▶ ACTIVITY: Would you transcribe all of the entries that follow, word for word?

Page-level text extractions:

************

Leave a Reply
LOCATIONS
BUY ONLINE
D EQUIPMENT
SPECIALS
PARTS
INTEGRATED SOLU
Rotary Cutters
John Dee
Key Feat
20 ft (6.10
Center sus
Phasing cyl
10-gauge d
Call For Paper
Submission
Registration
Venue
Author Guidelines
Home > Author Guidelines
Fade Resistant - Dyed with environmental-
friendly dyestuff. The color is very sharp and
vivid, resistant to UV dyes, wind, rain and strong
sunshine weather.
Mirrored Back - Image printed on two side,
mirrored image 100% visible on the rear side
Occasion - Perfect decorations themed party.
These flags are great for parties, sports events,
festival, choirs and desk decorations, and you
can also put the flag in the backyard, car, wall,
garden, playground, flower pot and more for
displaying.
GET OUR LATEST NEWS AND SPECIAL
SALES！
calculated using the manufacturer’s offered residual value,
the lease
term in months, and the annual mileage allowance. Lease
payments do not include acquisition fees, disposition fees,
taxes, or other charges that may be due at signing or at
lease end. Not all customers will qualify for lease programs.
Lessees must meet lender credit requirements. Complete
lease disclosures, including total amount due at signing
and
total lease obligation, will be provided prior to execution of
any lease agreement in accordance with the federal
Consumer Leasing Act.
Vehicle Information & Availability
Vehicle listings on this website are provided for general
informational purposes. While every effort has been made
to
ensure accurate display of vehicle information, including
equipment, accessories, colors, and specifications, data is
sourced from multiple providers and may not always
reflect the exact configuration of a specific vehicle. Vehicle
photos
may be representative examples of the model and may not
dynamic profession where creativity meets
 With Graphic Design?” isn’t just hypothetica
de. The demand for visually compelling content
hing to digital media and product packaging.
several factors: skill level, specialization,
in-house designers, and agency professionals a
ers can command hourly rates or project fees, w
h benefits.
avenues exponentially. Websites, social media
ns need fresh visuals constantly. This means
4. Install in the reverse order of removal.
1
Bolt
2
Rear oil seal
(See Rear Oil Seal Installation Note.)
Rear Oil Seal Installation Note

************

▶ SOLUTION TO THIS PROBLEM:
Leave a Reply
LOCATIONS
BUY ONLINE
D EQUIPMENT
SPECIALS
PARTS
INTEGRATED SOLU
Rotary Cutters
John Dee
Key Feat
20 ft (6.10
Center sus
Phasing cyl
10-gauge d
Call For Paper
Submission
Registration
Venue
Author Guidelines
Home > Author Guidelines
Fade Resistant - Dyed with environmental-
friendly dyestuff. The color is very sharp and
vivid, resistant to UV dyes, wind, rain and strong
sunshine weather.
Mirrored Back - Image printed on two side,
mirrored image 100% visible on the rear side
Occasion - Perfect decorations themed party.
These flags are great for parties, sports events,
festival, choirs and desk decorations, and you
can also put the flag in the backyard, car, wall,
garden, playground, flower pot and more for
displaying.
GET OUR LATEST NEWS AND SPECIAL
SALES！
calculated using the manufacturer’s offered residual value,
the lease
term in months, and the annual mileage allowance. Lease
payments do not include acquisition fees, disposition fees,
taxes, or other charges that may be due at signing or at
lease end. Not all customers will qualify for lease programs.
Lessees must meet lender credit requirements. Complete
lease disclosures, including total amount due at signing
and
total lease obligation, will be provided prior to execution of
any lease agreement in accordance with the federal
Consumer Leasing Act.
Vehicle Information & Availability
Vehicle listings on this website are provided for general
informational purposes. While every effort has been made
to
ensure accurate display of vehicle information, including
equipment, accessories, colors, and specifications, data is
sourced from multiple providers and may not always
reflect the exact configuration of a specific vehicle. Vehicle
photos
may be representative examples of the model and may not
dynamic profession where creativity meets
 With Graphic Design?” isn’t just hypothetica
de. The demand for visually compelling content
hing to digital media and product packaging.
several factors: skill level, specialization,
in-house designers, and agency professionals a
ers can command hourly rates or project fees, w
h benefits.
avenues exponentially. Websites, social media
ns need fresh visuals constantly. This means
4. Install in the reverse order of removal.
1
Bolt
2
Rear oil seal
(See Rear Oil Seal Installation Note.)
Rear Oil Seal Installation Note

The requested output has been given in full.